Do you have a favorite thing to cook?

That’s like asking someone to pick their favorite child. I think it’s really exciting that I put pork cheeks on the menu since, to me, they’re such a delicacy, and I haven’t seen them on a lot of menus in New York. I think it’s important to bring stuff that people might not be as familiar with to the menu. They’re also fun to cook and delicious to eat. So, at the moment, that’s my answer, but I do change the menu very seasonally. I like going to the market and seeing what’s available and building the menu around that.

 

Tell me about being a woman in charge of a professional kitchen. 

I can’t say it’s easy, especially because I’m so young. I started cooking in kitchens when I was 16, so it’s always been kind of tough. It’s not a career that’s super women-dominated, but I think times have definitely changed, and it’s really nice to see that a lot of kitchens are actually led by females. That being said, there are obviously some challenges that you face. An example was when I was training a new guy, and someone came into the kitchen and said, “We want to talk to the manager.” I was the only one there, so I was like, “Okay, how can I help you?” And this guy looked at me and said, “No, not you,” and pointed at the person I was training and said, “I want to talk to him. I want to talk to the boss.” He clarified and said, “I’m not the boss, she is.”

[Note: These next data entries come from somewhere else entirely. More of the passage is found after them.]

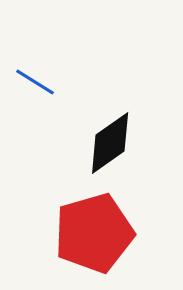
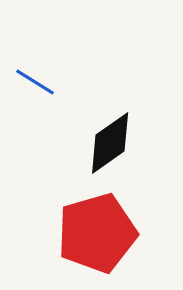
red pentagon: moved 3 px right
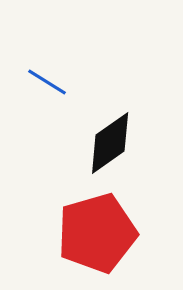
blue line: moved 12 px right
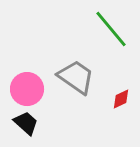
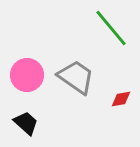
green line: moved 1 px up
pink circle: moved 14 px up
red diamond: rotated 15 degrees clockwise
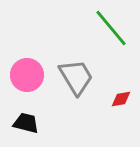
gray trapezoid: rotated 24 degrees clockwise
black trapezoid: rotated 28 degrees counterclockwise
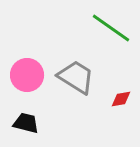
green line: rotated 15 degrees counterclockwise
gray trapezoid: rotated 27 degrees counterclockwise
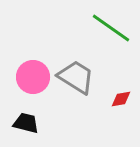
pink circle: moved 6 px right, 2 px down
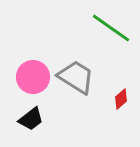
red diamond: rotated 30 degrees counterclockwise
black trapezoid: moved 5 px right, 4 px up; rotated 128 degrees clockwise
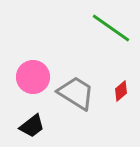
gray trapezoid: moved 16 px down
red diamond: moved 8 px up
black trapezoid: moved 1 px right, 7 px down
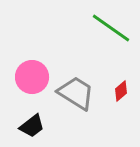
pink circle: moved 1 px left
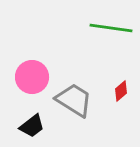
green line: rotated 27 degrees counterclockwise
gray trapezoid: moved 2 px left, 7 px down
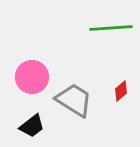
green line: rotated 12 degrees counterclockwise
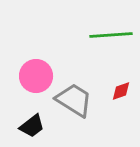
green line: moved 7 px down
pink circle: moved 4 px right, 1 px up
red diamond: rotated 20 degrees clockwise
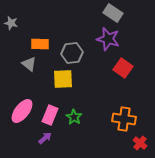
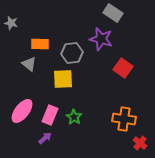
purple star: moved 7 px left
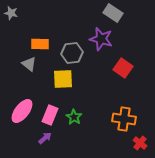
gray star: moved 10 px up
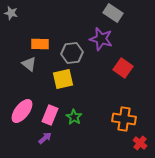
yellow square: rotated 10 degrees counterclockwise
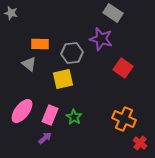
orange cross: rotated 15 degrees clockwise
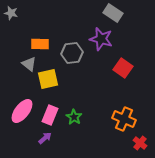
yellow square: moved 15 px left
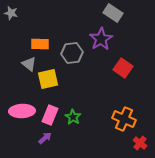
purple star: rotated 25 degrees clockwise
pink ellipse: rotated 50 degrees clockwise
green star: moved 1 px left
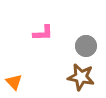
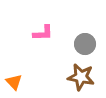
gray circle: moved 1 px left, 2 px up
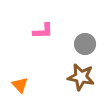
pink L-shape: moved 2 px up
orange triangle: moved 6 px right, 3 px down
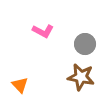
pink L-shape: rotated 30 degrees clockwise
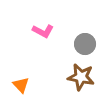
orange triangle: moved 1 px right
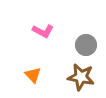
gray circle: moved 1 px right, 1 px down
orange triangle: moved 12 px right, 10 px up
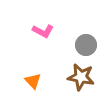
orange triangle: moved 6 px down
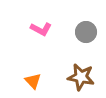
pink L-shape: moved 2 px left, 2 px up
gray circle: moved 13 px up
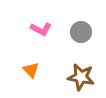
gray circle: moved 5 px left
orange triangle: moved 2 px left, 11 px up
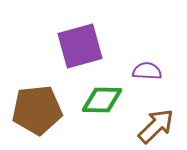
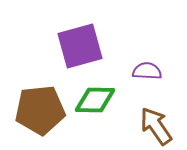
green diamond: moved 7 px left
brown pentagon: moved 3 px right
brown arrow: rotated 81 degrees counterclockwise
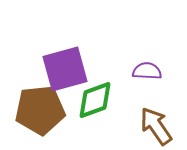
purple square: moved 15 px left, 23 px down
green diamond: rotated 21 degrees counterclockwise
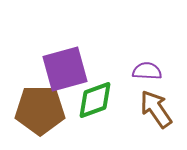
brown pentagon: rotated 6 degrees clockwise
brown arrow: moved 17 px up
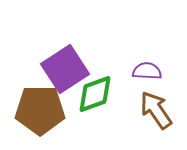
purple square: rotated 18 degrees counterclockwise
green diamond: moved 6 px up
brown arrow: moved 1 px down
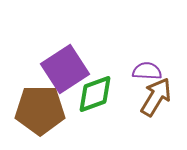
brown arrow: moved 13 px up; rotated 66 degrees clockwise
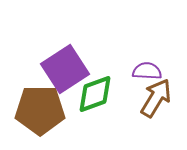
brown arrow: moved 1 px down
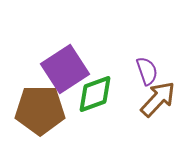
purple semicircle: rotated 68 degrees clockwise
brown arrow: moved 2 px right, 1 px down; rotated 12 degrees clockwise
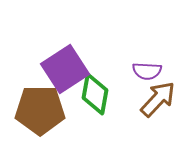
purple semicircle: rotated 112 degrees clockwise
green diamond: rotated 60 degrees counterclockwise
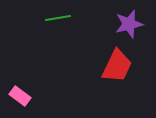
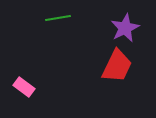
purple star: moved 4 px left, 4 px down; rotated 12 degrees counterclockwise
pink rectangle: moved 4 px right, 9 px up
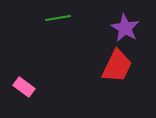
purple star: rotated 16 degrees counterclockwise
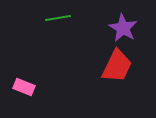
purple star: moved 2 px left
pink rectangle: rotated 15 degrees counterclockwise
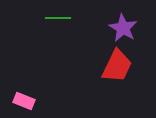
green line: rotated 10 degrees clockwise
pink rectangle: moved 14 px down
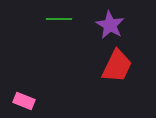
green line: moved 1 px right, 1 px down
purple star: moved 13 px left, 3 px up
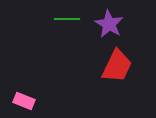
green line: moved 8 px right
purple star: moved 1 px left, 1 px up
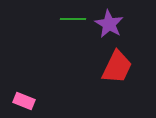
green line: moved 6 px right
red trapezoid: moved 1 px down
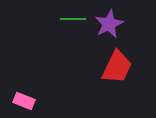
purple star: rotated 16 degrees clockwise
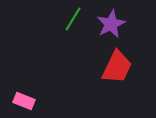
green line: rotated 60 degrees counterclockwise
purple star: moved 2 px right
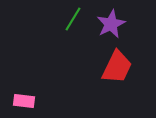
pink rectangle: rotated 15 degrees counterclockwise
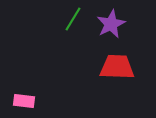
red trapezoid: rotated 114 degrees counterclockwise
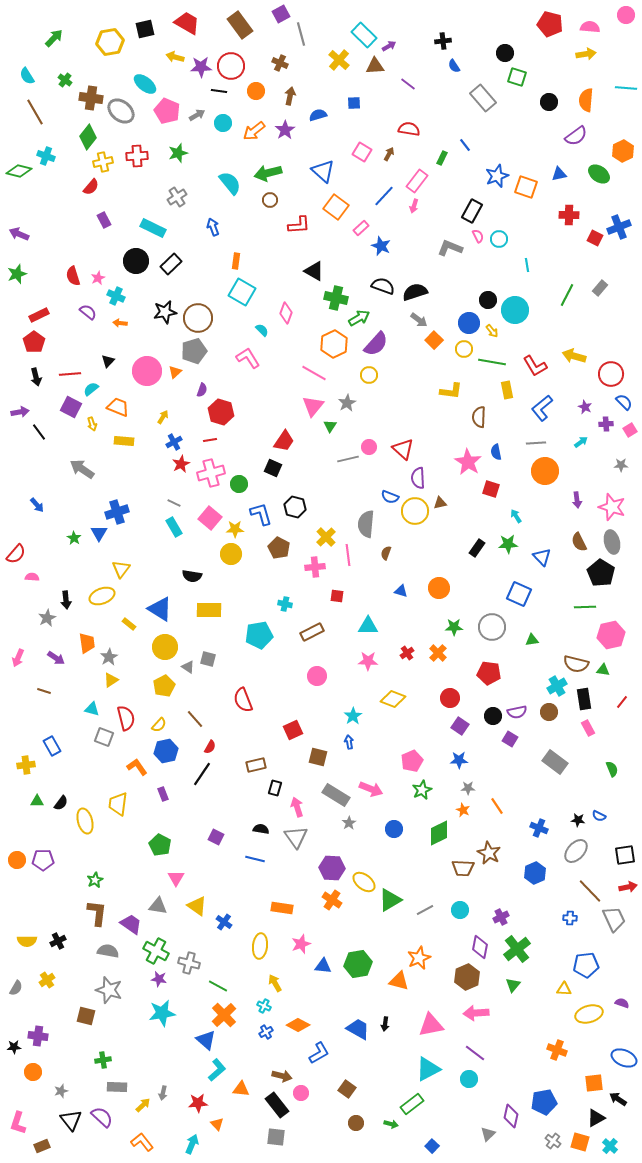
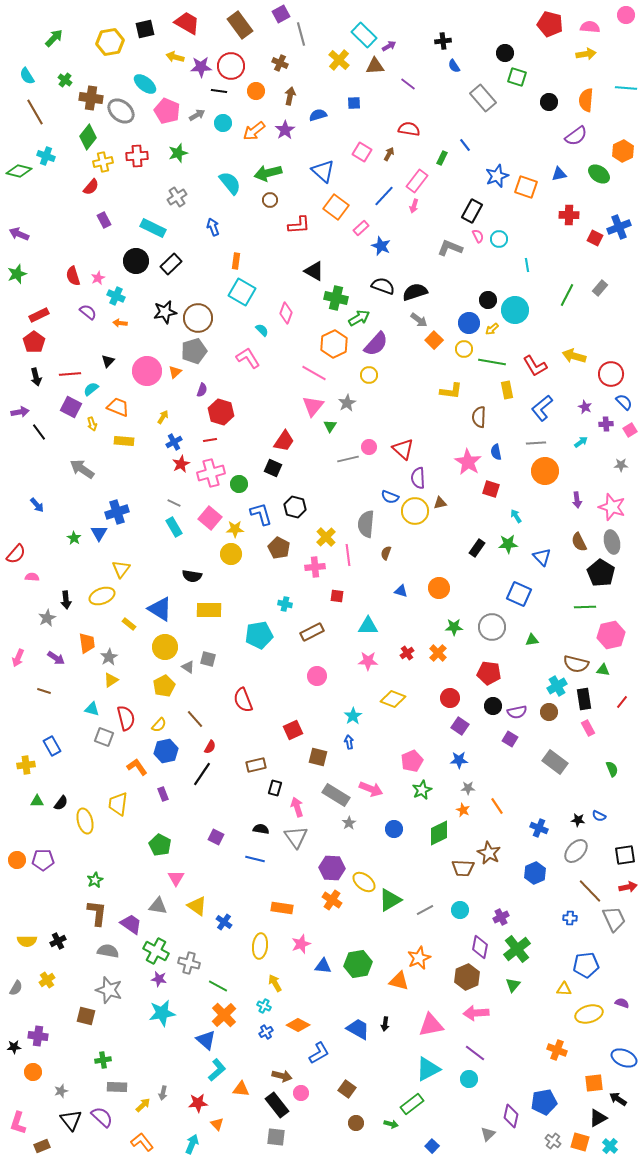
yellow arrow at (492, 331): moved 2 px up; rotated 88 degrees clockwise
black circle at (493, 716): moved 10 px up
black triangle at (596, 1118): moved 2 px right
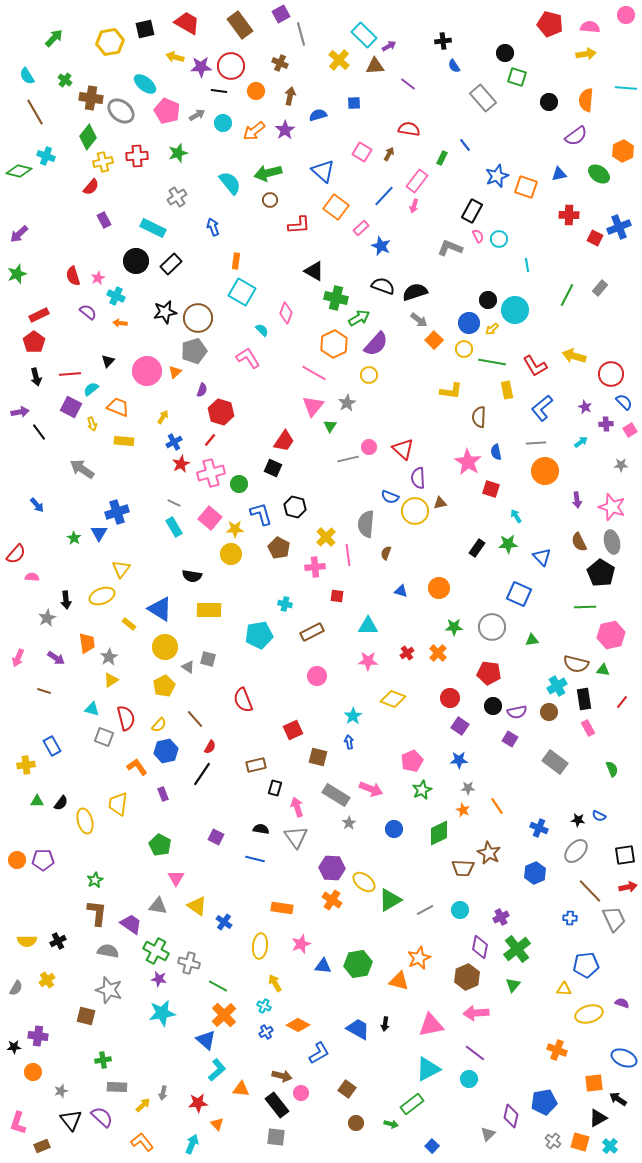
purple arrow at (19, 234): rotated 66 degrees counterclockwise
red line at (210, 440): rotated 40 degrees counterclockwise
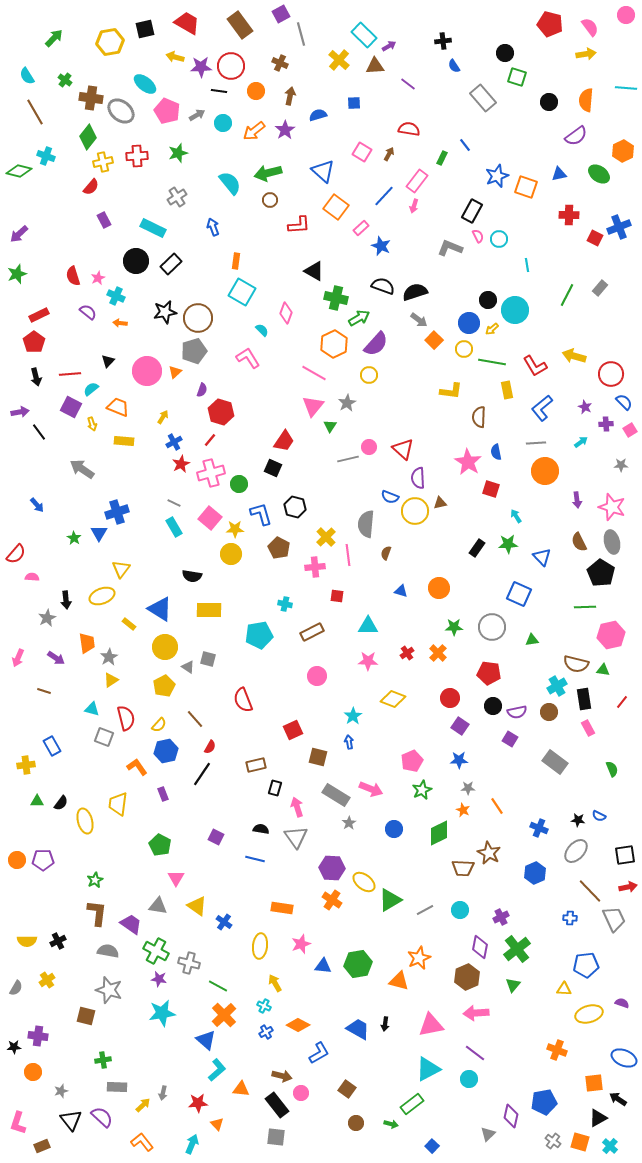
pink semicircle at (590, 27): rotated 48 degrees clockwise
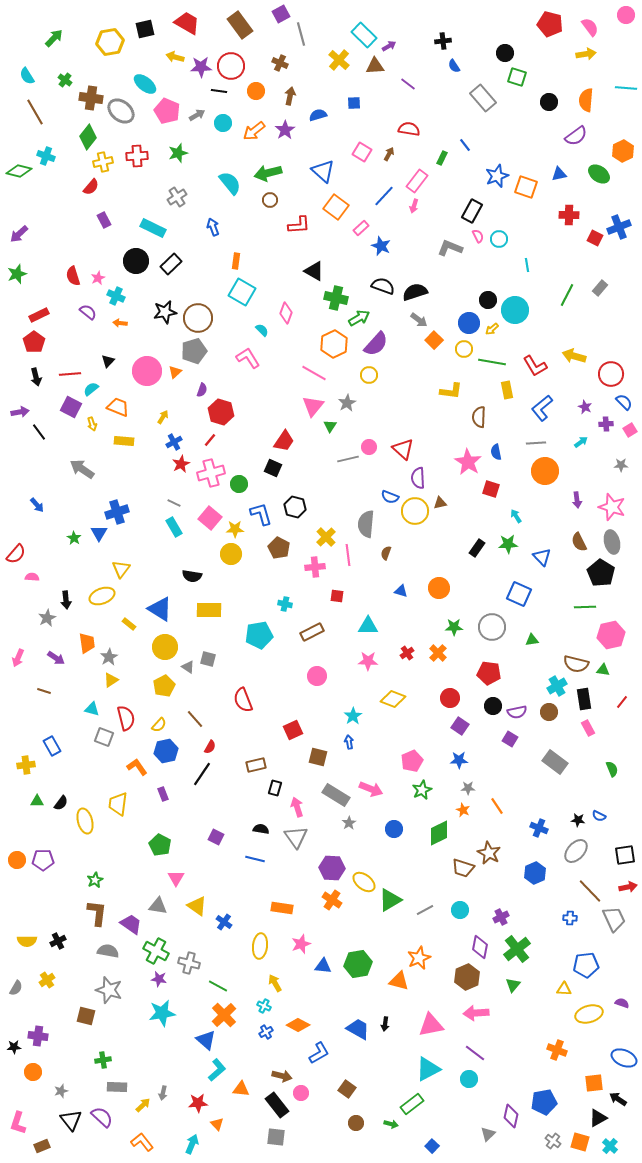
brown trapezoid at (463, 868): rotated 15 degrees clockwise
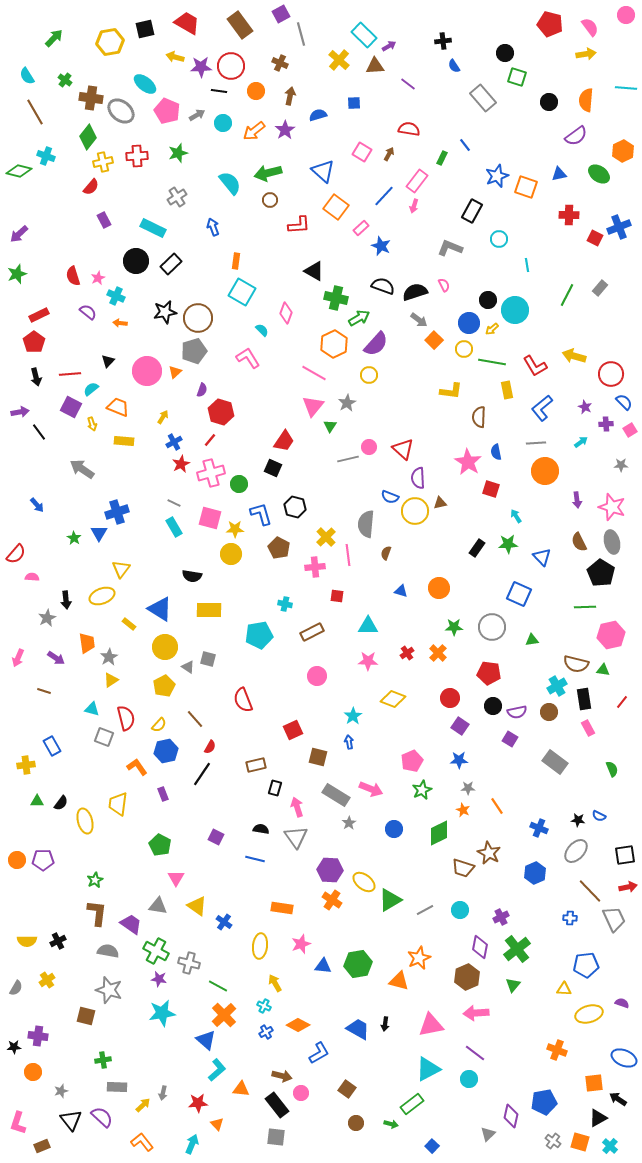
pink semicircle at (478, 236): moved 34 px left, 49 px down
pink square at (210, 518): rotated 25 degrees counterclockwise
purple hexagon at (332, 868): moved 2 px left, 2 px down
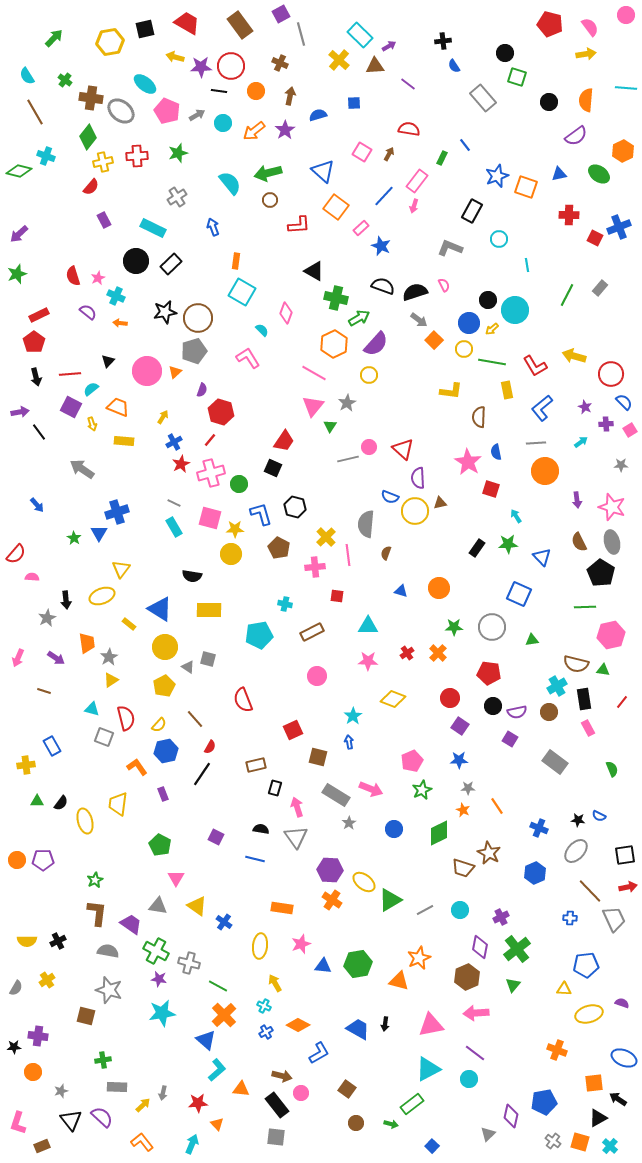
cyan rectangle at (364, 35): moved 4 px left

Luckily, we have such a great crew at Bar Vinazo that I’ve never felt disrespected in any way by my team. But it’s hard to delegate someone who is years older than you. There are people who are probably ten years older than me here. It can be hard to take me seriously when I’m so much younger, but I’ve made my position known, and I’m always here to help.

I think when someone sees you working hard and doing everything you can to help, respect is earned, not asked for or assumed. My team sees that I’m working really hard, taking out the trash, doing everything I can to show them that, even though I’m in this position, it doesn’t mean that I’m not here to support them. Being a woman, especially after Covid, has such a different meaning in the kitchen. It’s definitely tough, but it’s not as hard as it used to be.

 

What are you doing on your days off, and does that include cooking? 

Oh boy … sleep? No, I like to go out to eat on my days off. I’ve met so many chefs and restaurant owners working here, and I find myself wanting to support their businesses. Trying foods is also key to this industry — I like to see what other people are doing and get a feel for what’s happening outside of my little kitchen in Brooklyn. In terms of cooking, I cook for my dog a lot. I don’t cook for myself a lot. She’s definitely way more spoiled than I am in terms of cooking. I try to take it easy.

 

What have you learned in your time at Bar Vinazo?

Oh my gosh, so much. Joe is a really great mentor. He was also really young when he started managing and opening restaurants. It’s really nice to have someone who’s been through it to guide me through certain aspects. He’s been really great in providing insight and support in managing people. 

I’ve also learned that, even if you don’t know how to do something, being transparent and saying, “Listen, I don’t know how to do this, but I will learn how to do it to the best of my ability” is so important. I had never opened a restaurant as an Executive Chef. I’d never been an Executive Chef. I came in here and said, “I don’t know how to do certain things, but I promise I’m going to work hard and learn them,” and I did. That’s the only way you’ll ever move forward. So, I’m still learning how to be uncomfortable, taking on things that I might not know how to do, and not being scared to do them.